In today’s Gospel Jesus’ own people turn against him. They reject his ministry and his miracles. Not for the first - and indeed not for the last time - the response to Jesus is not love or admiration or worship, but violence and a thirst for destruction.

What is going on here?

On the face of it, it seems that is just an illustration of the old saying “familiarity breeds contempt”. Come, on - they say - who is this great preacher and wonder-worker we’ve been hearing about? He’s no one special! He grew up with us. He went to school with us. He worked with us. He’s only the Son of Joseph!

But those very words tell us that there is something more far reaching, much deeper going on here. When we, the reader, about hear about Jesus escaping death, our thoughts are turned to his death and his suffering and indeed his resurrection. And when we, the reader, hear those words “Son of Joseph” we are immediately reminded of the story just a few paragraphs earlier of the conception and birth of Christ of a virgin.

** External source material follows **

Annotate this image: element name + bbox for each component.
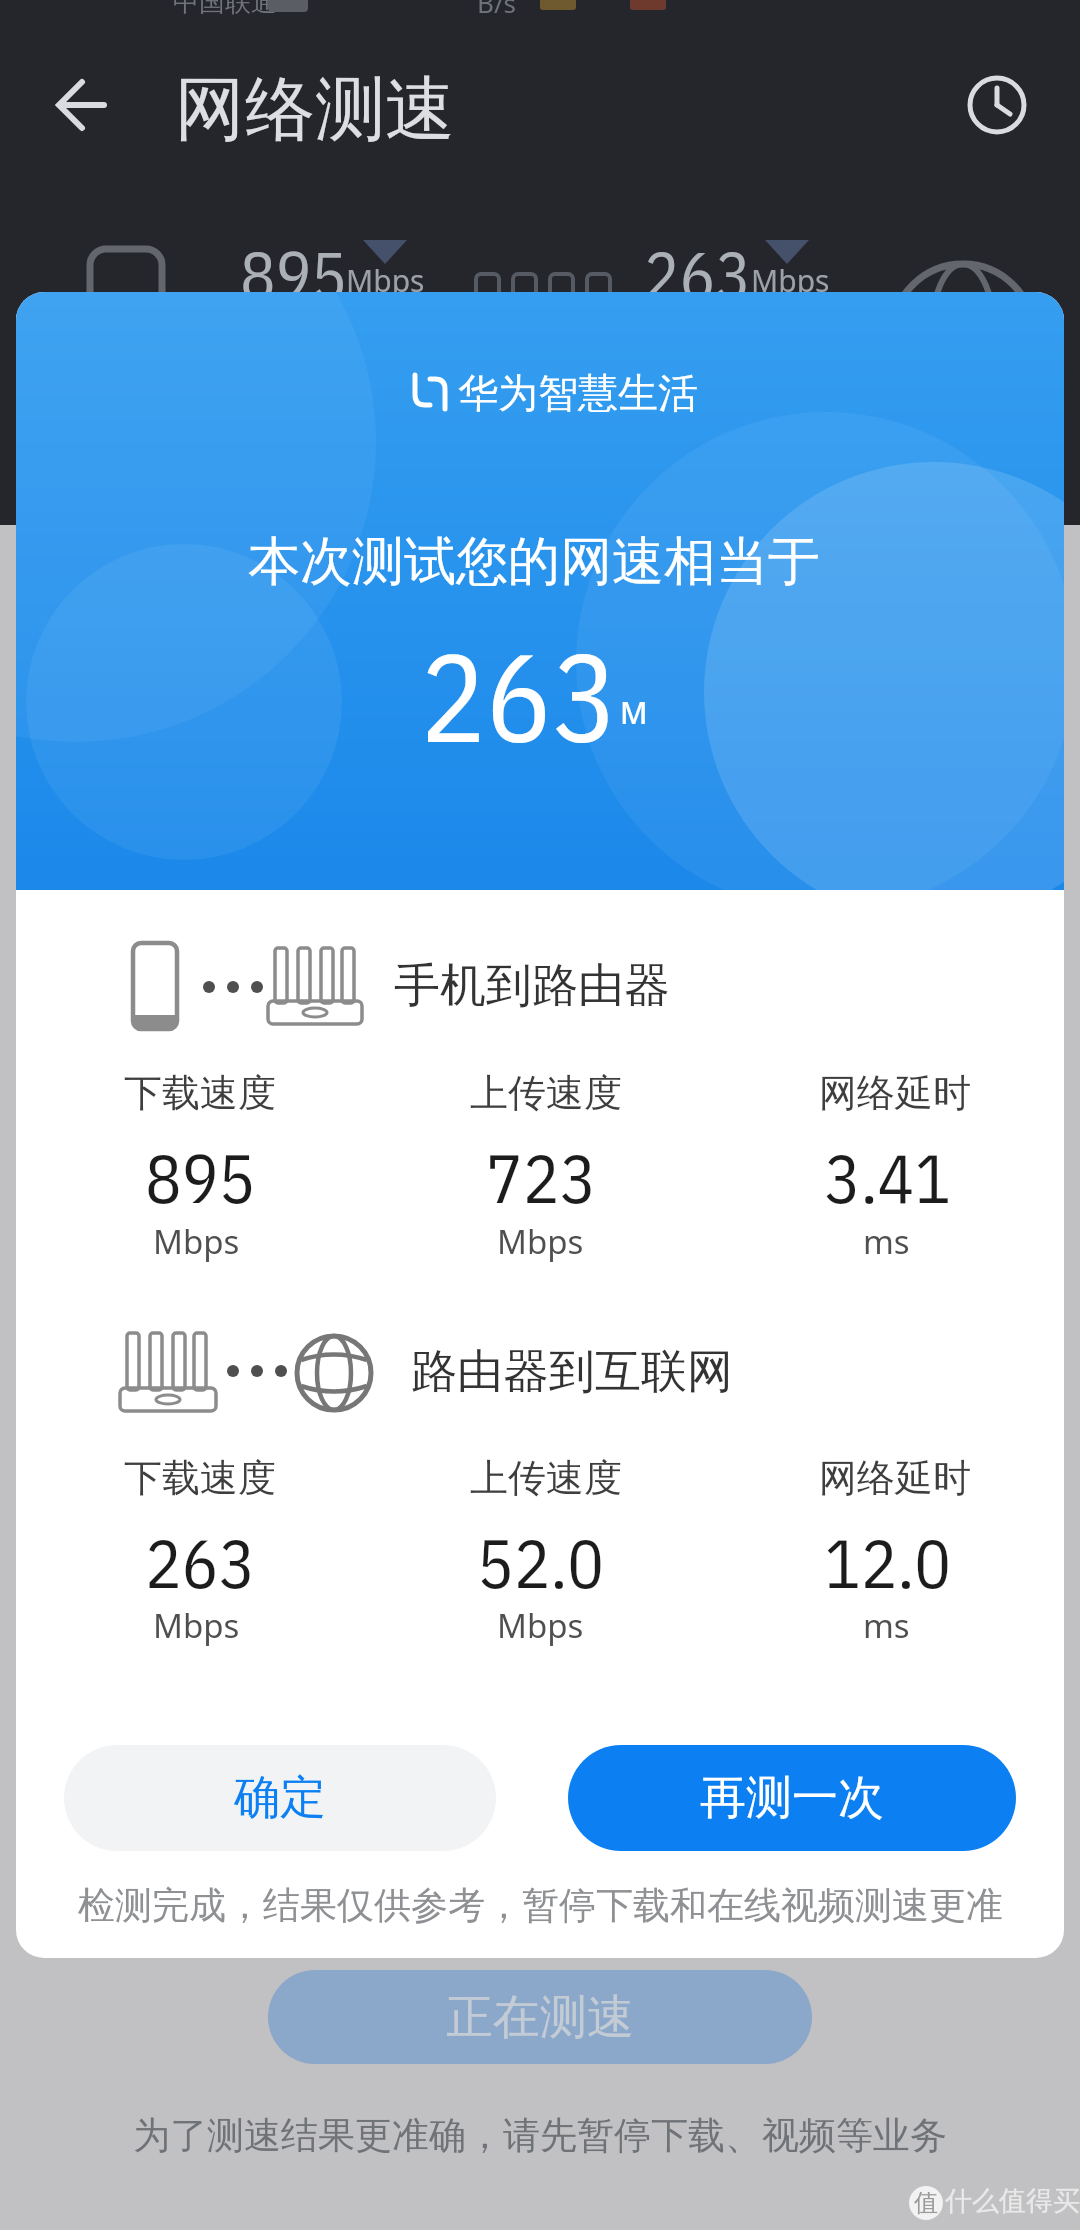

The name “Son of Joseph” sets Jesus clearly amongst his people and his home community: but knowing that he is Son of Mary indicates far more.

First, he is greater than kith and kin, greater than blood and race, greater than family and ethnic relationships. Christ is recognised by the widow of Zarephath, and Namaan the Syrian. He comes for all people of all languages, all races, all locations. He is a human son, but as Son of God he is King of all people. Deeply rooted in the faith and scriptures and soil of his people, but in now way bound or limited by them. As St Paul says, in Christ there is neither Jew or Greek, slave or free, male or female. In him there is no black or white, rich or poor, citizen or refugee.

And second, to understand Christ is not so much a matter of knowledge - of his parentage, his home, his family and his language: no, it is a matter, more than anything of faith and of love. It is not about puzzling over this Son of Joseph, whom we know, but worshipping this Son of Mary, whom we trust. To turn to Christ, is to live in love - to go beyond the questioning and jealousies of the mind, to embrace him with the heart of love. And live that love.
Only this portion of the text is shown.